EXERCISE INSTRUCTIONS - Please return each of the entries exactly, minus their pictures.

(Collection entries)
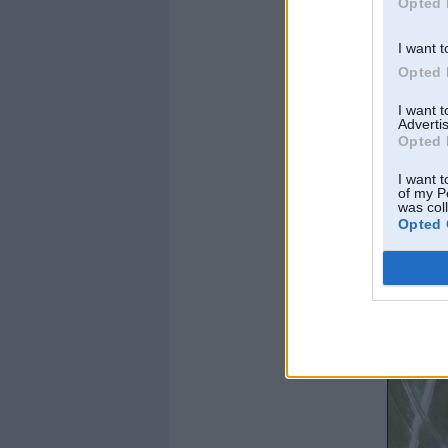
Opted 
I want t
Opted 
I want 
Advertis
Opted 
I want t
of my P
was col
Opted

WORKED SOLUTION -
Opted 
I want t
Opted 
I want 
Advertis
Opted 
I want t
of my P
was col
Opted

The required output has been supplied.